> **DATA TO USE**
══════════════════════════════

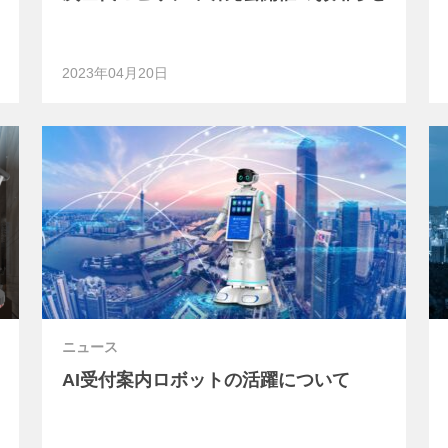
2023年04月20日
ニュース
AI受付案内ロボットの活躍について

══════════════════════════════

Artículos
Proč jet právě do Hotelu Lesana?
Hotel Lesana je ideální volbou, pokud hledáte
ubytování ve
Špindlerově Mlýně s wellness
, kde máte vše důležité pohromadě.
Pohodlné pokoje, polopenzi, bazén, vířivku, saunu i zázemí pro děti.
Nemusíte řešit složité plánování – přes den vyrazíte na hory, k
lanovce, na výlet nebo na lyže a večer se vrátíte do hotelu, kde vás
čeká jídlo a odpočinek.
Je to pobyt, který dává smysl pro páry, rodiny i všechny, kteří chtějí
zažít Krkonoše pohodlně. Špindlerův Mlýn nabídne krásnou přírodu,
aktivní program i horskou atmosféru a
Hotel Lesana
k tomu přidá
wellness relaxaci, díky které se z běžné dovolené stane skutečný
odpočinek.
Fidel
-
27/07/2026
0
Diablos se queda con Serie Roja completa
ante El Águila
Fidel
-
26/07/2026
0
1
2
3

══════════════════════════════

> **TASK DESCRIPTION**
Each line of the entries where the string "Lesana" occurs should be shown.

> **ANSWER SECTION**
Proč jet právě do Hotelu Lesana?
Hotel Lesana je ideální volbou, pokud hledáte
Hotel Lesana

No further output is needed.